Bir insanın peşinen suçlu ilan edilmesinin korkunç bir hata olduğunu, çok daha vahim sonuçlar doğuracağına inanırım. O dönem çalıştığım gazetede muhabir arkadaşlara bu olayın üzerine gitmemizi söyledim. Elif’i bulduk. Cezaevinden üç ay çıktığını söyleyen Elif, kendisini ve arkadaşlarını öldürtmek için resmilerinin basıldığını söylemişti. Elif, resmi basılan bir arkadaşıyla İstanbul Adliyesi’ne giderek dönemin valisi ve emniyet müdürü hakkında suç duyurusunda bulunmuştu.
Elif, böyle demişti demesine de örgütü onu zaten yaşarken toprağa gömmüştü çoktan. Bir insanın yaşamından çok ölüsüne değer veren örgüt, Elif’’i de yaşayan bir ölü gibi İstanbul sokaklarında dolaştırmıştı. Bu üç yıl içinde Elif’in adına sık sık rastladık. Kah, Taksim’deki terör saldırısında kah, Dolmabahçe de ya da hiç gitmediği kendisiyle alakası olmayan Sultanahmet saldırısında. 1988 yılında dünyaya gelen Elif Sultan Kalsen’in İstanbul Emniyeti önünde biten kısa hayatı bize çok şey anlatıyor aslında.
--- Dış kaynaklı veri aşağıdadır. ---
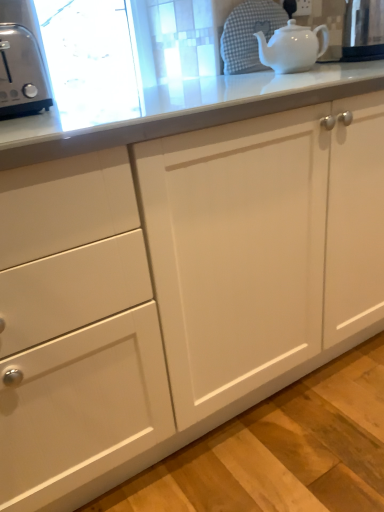 I want to click on vacant space to the right of satin silver toaster at left, so 99,106.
Onun fotoğrafı şimdi, örgütünün kutsal duvarında “ Savaşçı kahraman” olarak yer alacak ve yeni Elif’lerin sokaklara salınabilmesi için örgüt malzemesi olacak. Yaşarken değeri yoktu Elif’in, ölünce değerlendi. Değerli ölü insanlar arasında yerini aldı. Klişe bir laf vardır ya “Hiçbir dava insan hayatından daha değerli olamaz” diye, olur olmadık yerde söylenir. İşte insanın ölüsünün, canlısından daha değerli olduğu bir yerdeyiz. Burada empati yapıp, bu ölümlere haklılık çıkarmak çok kolay. Kendini ikna etme adına yüzlerce ‘haklılık’ paydası çıkarabilirsin. Ama tek bir soru bütün bu haklılıkları yerle yeksan eder. Yaşamı savunmak adına ne yapıyorsun?
Elif’in yaşamından yola çıkarak her terör eyleminden sonra, “Şuna yaradı, yok buna yaradı gibi” nekrofili martavalları yapanlara inat, yaşamı savunmalıyız. Terörün yapmak istediği korkunun esiri olmadan inadına yaşamı savunmalıyız. İşte o zaman Elif’ler daha yaşarken ‘Kutsal dava’ adına toprağa gömülmez, kendi bildiği hayatı yaşar.